# How TO CAMO, CATAPULTS



## shot in the foot

I was asked to show how i camo my catapults, it works with guns and all sorts, so here it is,

Here is how to camo your hunting gear, i got the paint to do a couple of guns and other stuff so i thought id share how to,
CHEERS JEFF
1st spray your catapult with the lighter colour, and leave for 15mins








then cover with twigs and small leaves but leave a few gaps, and put the olive green on and leave for 15mins








then and add more twigs and leaves and spray with the brown and leave for a further 15mins,
and remove the twigs, and turn over and start again,
them take it all off and you are done,
the catapult looks a lot better than in the photo you cant see the colour as good with the flash,








the finshed thing,


----------



## ZDP-189

Thanks, Jeff. This is an excellent tutorial. I hope you won't mind if I move it to the tutorial subforum?


----------



## e~shot

Thanks Jeff!


----------



## shot in the foot

ZDP-189 said:


> Thanks, Jeff. This is an excellent tutorial. I hope you won't mind if I move it to the tutorial subforum?

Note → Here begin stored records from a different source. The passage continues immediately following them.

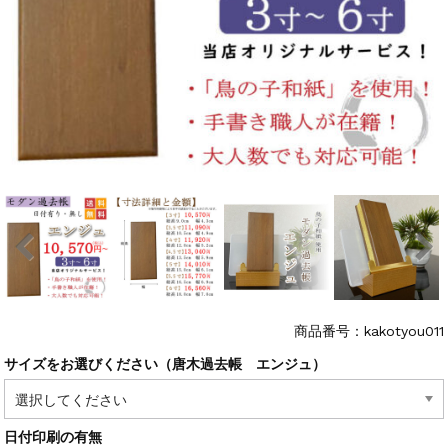
商品番号：kakotyou011
サイズをお選びください（唐木過去帳 エンジュ）
日付印刷の有無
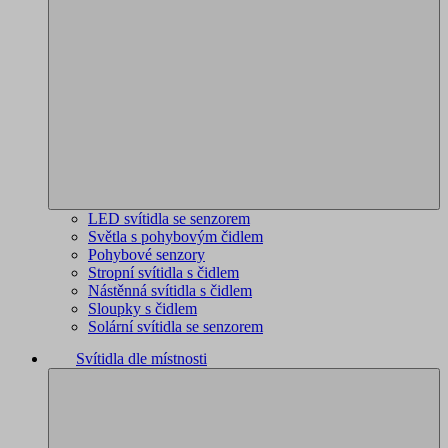
LED svítidla se senzorem
Světla s pohybovým čidlem
Pohybové senzory
Stropní svítidla s čidlem
Nástěnná svítidla s čidlem
Sloupky s čidlem
Solární svítidla se senzorem
Svítidla dle místnosti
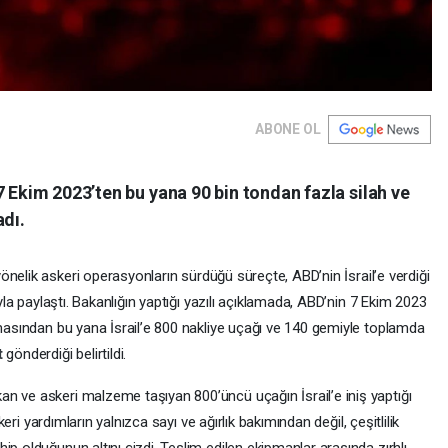
ABONE OL
7 Ekim 2023’ten bu yana 90 bin tondan fazla silah ve
adı.
yönelik askeri operasyonların sürdüğü süreçte, ABD’nin İsrail’e verdiği
uyla paylaştı. Bakanlığın yaptığı yazılı açıklamada, ABD’nin 7 Ekim 2023
amasından bu yana İsrail’e 800 nakliye uçağı ve 140 gemiyle toplamda
t
gönderdiği belirtildi.
n ve askeri malzeme taşıyan 800’üncü uçağın İsrail’e iniş yaptığı
skeri yardımların yalnızca sayı ve ağırlık bakımından değil, çeşitlilik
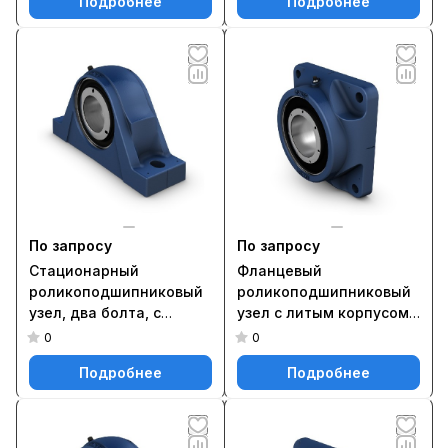
Подробнее
Подробнее
По запросу
По запросу
Стационарный
Фланцевый
роликоподшипниковый
роликоподшипниковый
узел, два болта, с
узел с литым корпусом
фиксацией методом
FYNT 75 L
0
0
SKF ConCentra SYNT 90 L
Подробнее
Подробнее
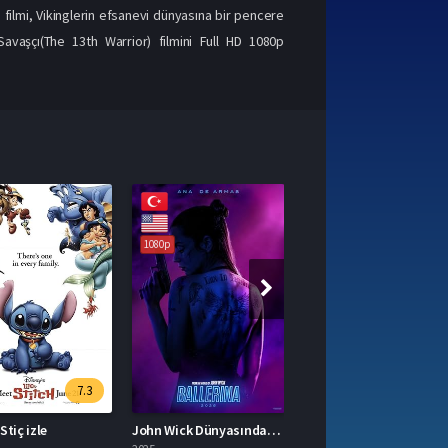
) filmi, Vikinglerin efsanevi dünyasına bir pencere
. Savaşçı(The 13th Warrior) filmini Full HD 1080p
1080p
1080p
John Wick Dünyasından: Ballerina
In the Lost Lands izle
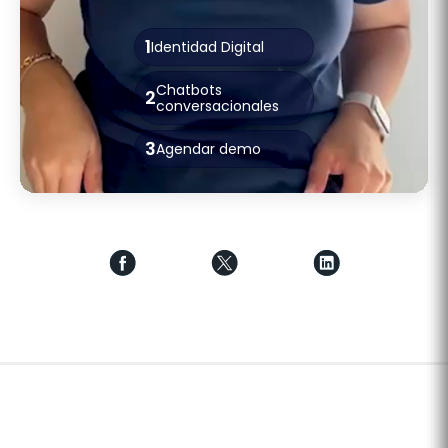
1
Identidad Digital
Chatbots
2
conversacionales
3
Agendar demo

No didnt mind, it is easy to do, we used to camo motor bikes years ago the same way, jeff


----------



## Elmar

Thank you, sharing your way how to do it.


----------



## mckee

cool might give it a try


----------



## Bob Fionda

Thanks, I was wondering how to do it.


----------



## huey224

i once sprayed one of my slingshots with Australian fern, it worked brilliant! pitty it wasn't a strong as i thought


----------



## Batman21

Looks good


----------



## RedRubber

Thanks for sharing, That looks like a fun project!


----------



## Classic Slingshot

Thanks for sharing very good information


----------



## Iryman

Nice, I do this with with my paintball gear


----------



## Taco

Wow! That is not what I was expecting it to look like when I scrolled down. That looks really professional and nice!


----------



## The Warrior

Bumping up an older thread here, but nice job on the camo.


----------



## Saderath

That looks really good! Thanks for sharing!


----------



## phil

looks great thanks for sharing


----------



## Tentacle Toast

Good stuff...


----------



## Vetryan15

That looks real good, and simple


----------



## arcticshaman

I was actually wondering how they do it!

Thanks for sharing!


----------



## oldmiser

Cool you have done a wonderful job of that slingshot using spray cans.....I do airbrush work for hobby crafts model cars..But have yet to do a sling shot

again very well done~~AKA Oldmiser


----------



## Dr J

Thank you for sharing !


----------



## JUSTJOB

Thanks! I never knew how this was done


----------